Recipe Discussions => Meat => Topic started by: manfromplaid on February 27, 2014, 05:30:20 PM

Title: bacon temp stall
Post by: manfromplaid on February 27, 2014, 05:30:20 PM
i started to smoke some maple bacon today  all going well untill i hit 140  IT and there it sits  and hints or thoughts  would be helpful  thanks
jeff

2 hrs maple at 130  raised temp to 160. been at 160 for 6 hrs    it at 140 for 2 hrs
Title: Re: bacon temp stall
Post by: bears fan on February 27, 2014, 06:37:02 PM
I pull my bacon when it hits 140.
Title: Re: bacon temp stall
Post by: manfromplaid on February 27, 2014, 06:45:59 PM
its not going any higher so i will pull it now  also
Title: Re: bacon temp stall
Post by: bears fan on February 27, 2014, 06:52:33 PM
It will be perfect. You are going to fry it anyway so you don't want it cooked to a higher temp now. If you for whatever reason wanted it  at a higher temp now you could bump up the smoker temp.
Title: Re: bacon temp stall
Post by: Habanero Smoker on February 28, 2014, 01:55:14 AM
I find when using low temperatures to cook, once the internal temperature of the meat gets to within 20 - 25°F of the cabinet temperature, the rise of the internal temperature slows down considerably.
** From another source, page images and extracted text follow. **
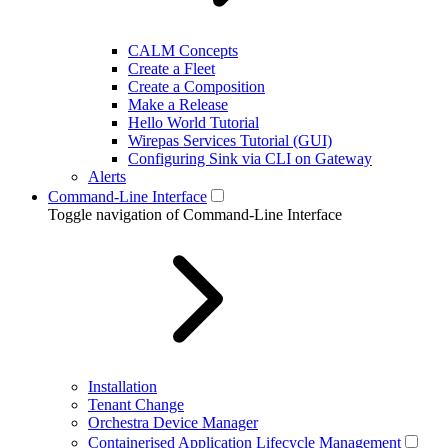
CALM Concepts
Create a Fleet
Create a Composition
Make a Release
Hello World Tutorial
Wirepas Services Tutorial (GUI)
Configuring Sink via CLI on Gateway
Alerts
Command-Line Interface
Toggle navigation of Command-Line Interface
Installation
Tenant Change
Orchestra Device Manager
Containerised Application Lifecycle Management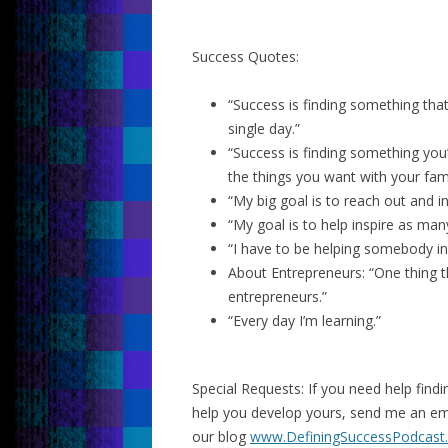
Success Quotes:
“Success is finding something th
single day.”
“Success is finding something you
the things you want with your fami
“My big goal is to reach out and 
“My goal is to help inspire as man
“I have to be helping somebody in 
About Entrepreneurs: “One thing tha
entrepreneurs.”
“Every day I’m learning.”
Special Requests: If you need help fin
help you develop yours, send me an e
our blog
www.DefiningSuccessPodcast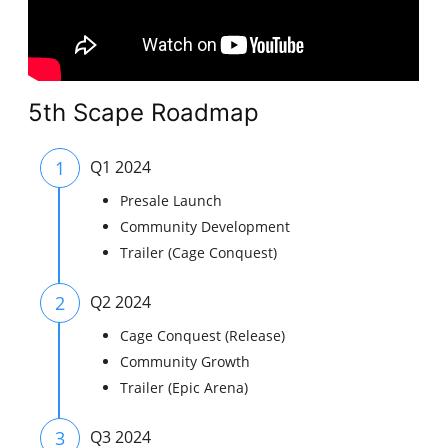
5th Scape Roadmap
1
Q1 2024
Presale Launch
Community Development
Trailer (Cage Conquest)
2
Q2 2024
Cage Conquest (Release)
Community Growth
Trailer (Epic Arena)
3
Q3 2024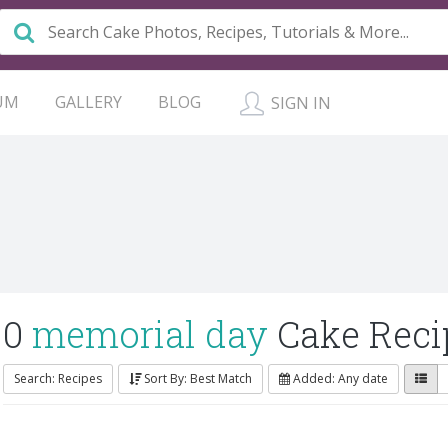
UM
GALLERY
BLOG
SIGN IN
0
memorial day
Cake Reci
Search: Recipes
Sort By: Best Match
Added: Any date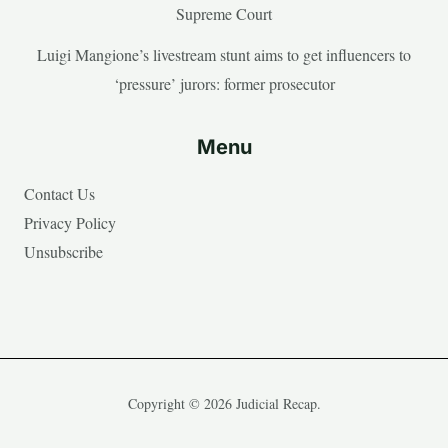
Supreme Court
Luigi Mangione’s livestream stunt aims to get influencers to
‘pressure’ jurors: former prosecutor
Menu
Contact Us
Privacy Policy
Unsubscribe
Copyright © 2026 Judicial Recap.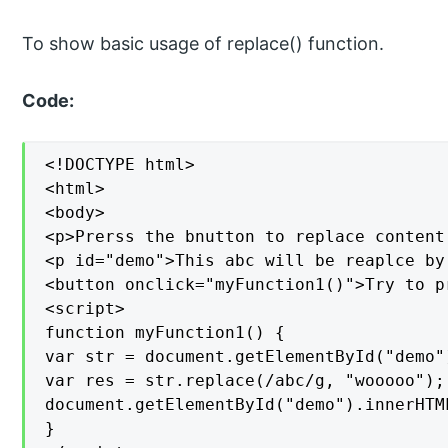
To show basic usage of replace() function.
Code:
<!DOCTYPE html>

<html>

<body>

<p>Prerss the bnutton to replace content
<p id="demo">This abc will be reaplce by
<button onclick="myFunction1()">Try to pr
<script>

function myFunction1() {

var str = document.getElementById("demo")
var res = str.replace(/abc/g, "wooooo");

document.getElementById("demo").innerHTML
}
In addition to the above, it is typical to see a slight stall when the internal temperature hits 140°F; when you are using a low/slow method of cooking, and even a drop in temperature. It is relatively a short period, until you will see the temperature start to rise again. So if you are cooking at a temperature of 225°F, I would say the stall will be no more then 15 - 30 minutes. Cooking at a temperature of 160°F, that stall would be much longer. I've found this stall is more noticeable when I'm smoking/cooking poultry.